Wednesday, August 14, 2013

A Little Bit Poisoned


My mother, like most women of her generation, washed and hung fiberglass draperies. The airborne  glass fibers flew everywhere. And I always knew when the window treatments were clean not by the fresh scent, but because my mother scratched her body raw for days afterwards.

In the cabinet underneath the kitchen sink in both my houses in Yonkers and Dobbs Ferry was a can of insecticide. The active ingredient in the spray was Chlordane. For fun and also because I did not care to touch any insect (especially spiders) I would spray insects with the aerosol until a puddle formed.

In that same cabinet was a bottle  of Carbona. It was used liberally to spot clean fabric. The active ingredient in Carbona was carbon tetrachloride.

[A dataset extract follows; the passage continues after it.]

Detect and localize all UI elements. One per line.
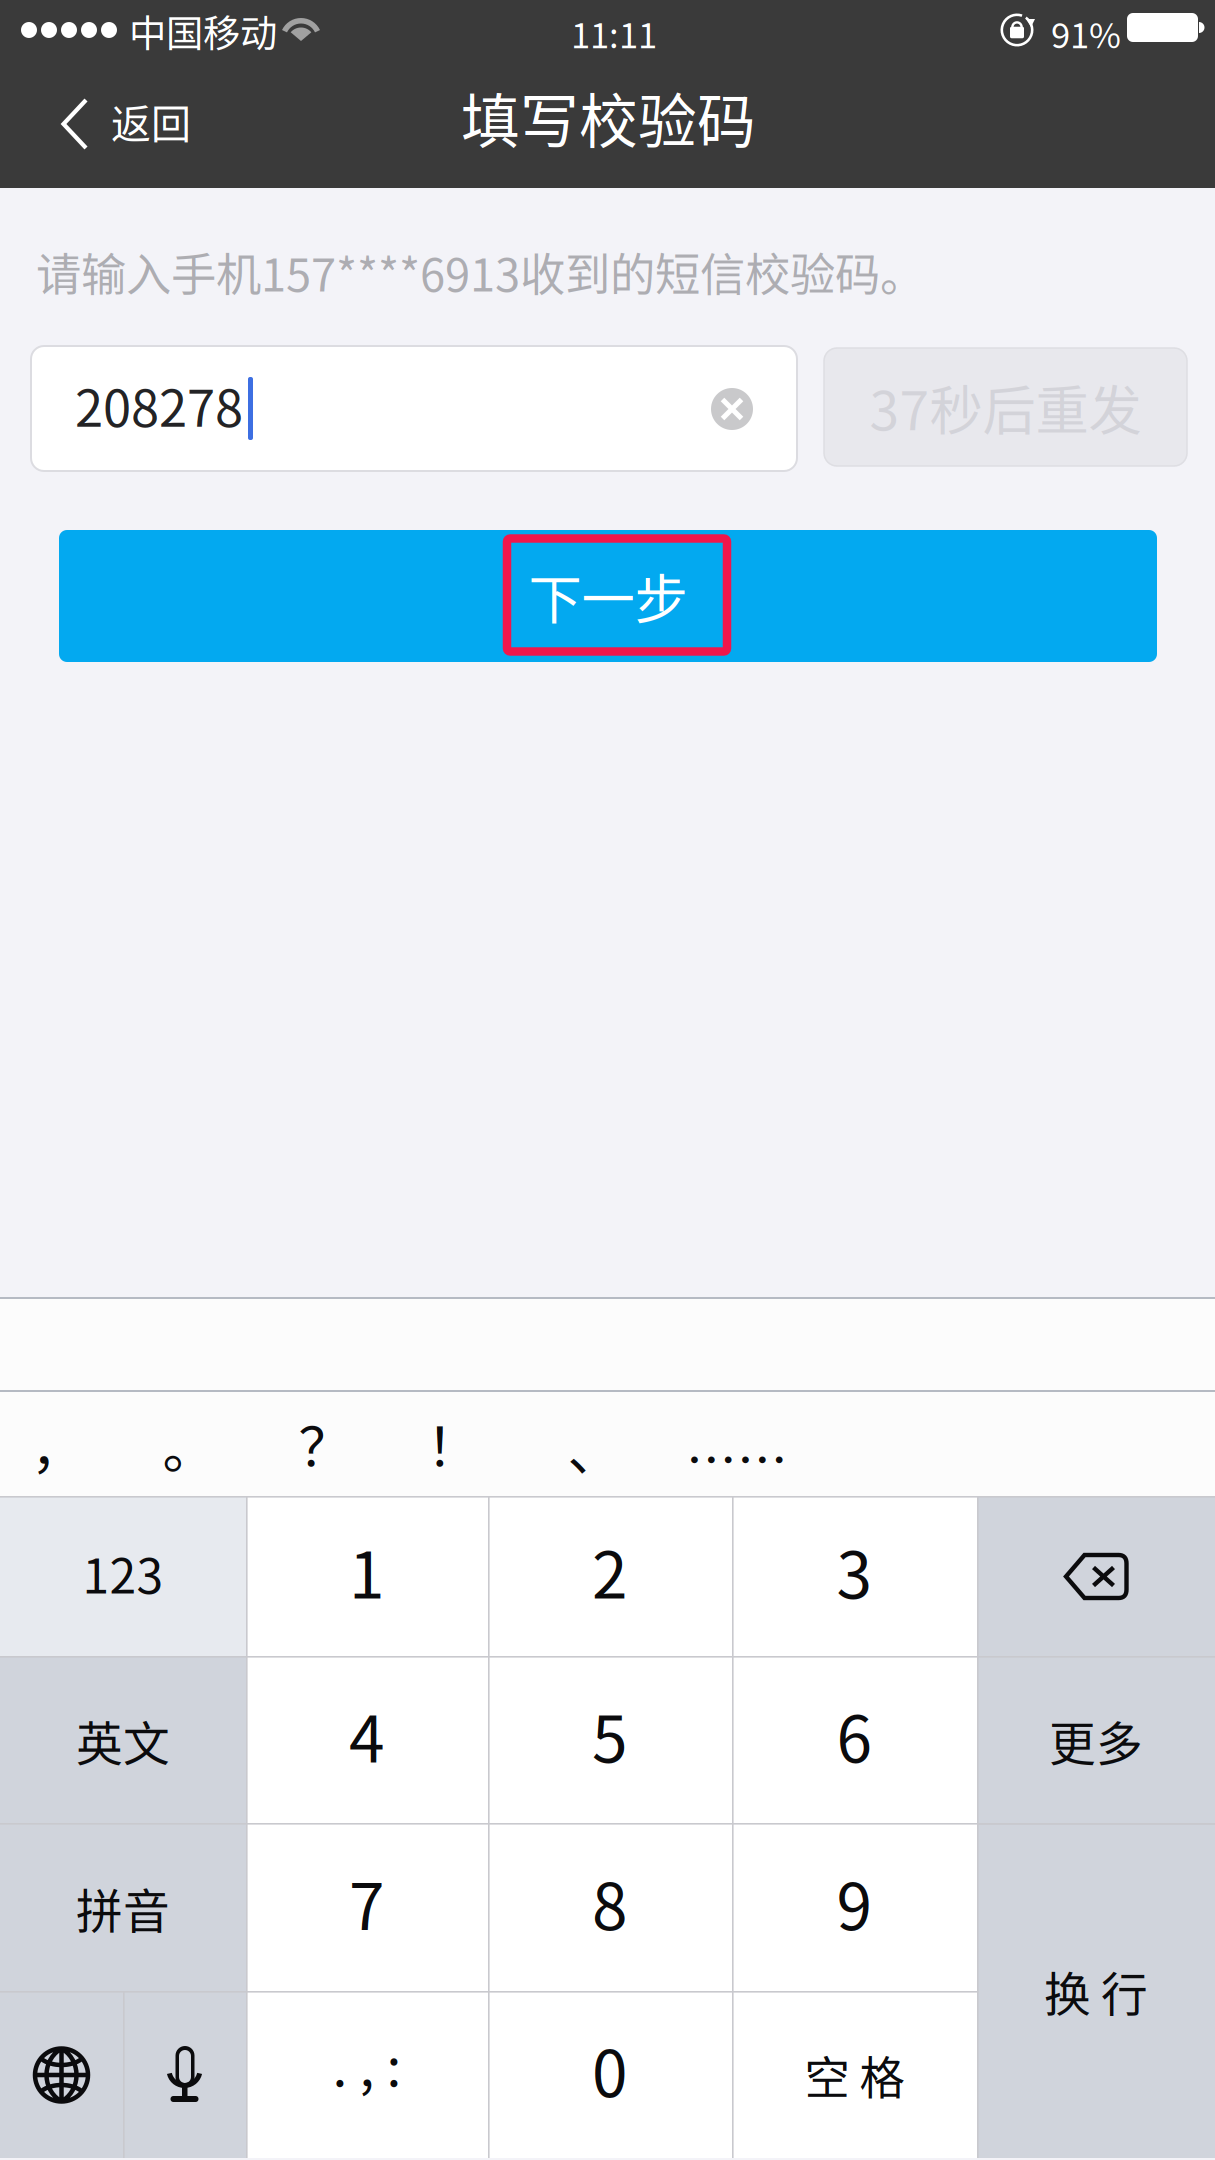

To demonstrate the fact that a metal in its natural state could be liquid, science teachers everywhere allowed their students to play with mercury. And mercury, in addition to being in every thermometer, was also in mercurochrome and merthiolate – each a tincture which found its way on every cut, scrape and opened wound on every child in America.

Next to the fireplace at my Uncle Victor’s farmhouse, was a pair of asbestos gloves. They allowed you in a more facile way than tongs, to position the logs while the fire burned. We, as children, put the gloves on for fun and then put our hands in and out of the fire just to prove how well they worked.

And sometimes when I was little I was still awake when my mother entered bedroom to see if I was sleeping. I knew to close my eyes and pretend before I heard her footsteps. I knew to do so by the smell of her lit cigarette.

And I wonder sometimes how it is that any of us are still alive. No one used sunscreen or had organically grown produce. Hair dye contained formaldehyde. Nail polish had toluene. Car exhaust spewed lead and carbon monoxide. Coffee was decaffeinated with benzene. Naphthalene kept the moths in our closets away.

And I do not care to ponder how much radiation I was exposed to at the dentist’s office or from multiple fluoroscopes.

I wonder how it could possibly be that with all that exposure to environmental carcinogens we have managed to thrive at all. How could it be that we have all made it this far? Because we should all be dead from lung, liver, blood and kidney disease----not to mention dementia from mercury and lead poisoning.

Which is why every day is a gift. And why we should all be grateful for every moment we have together. Because we all have been, at least little bit, poisoned.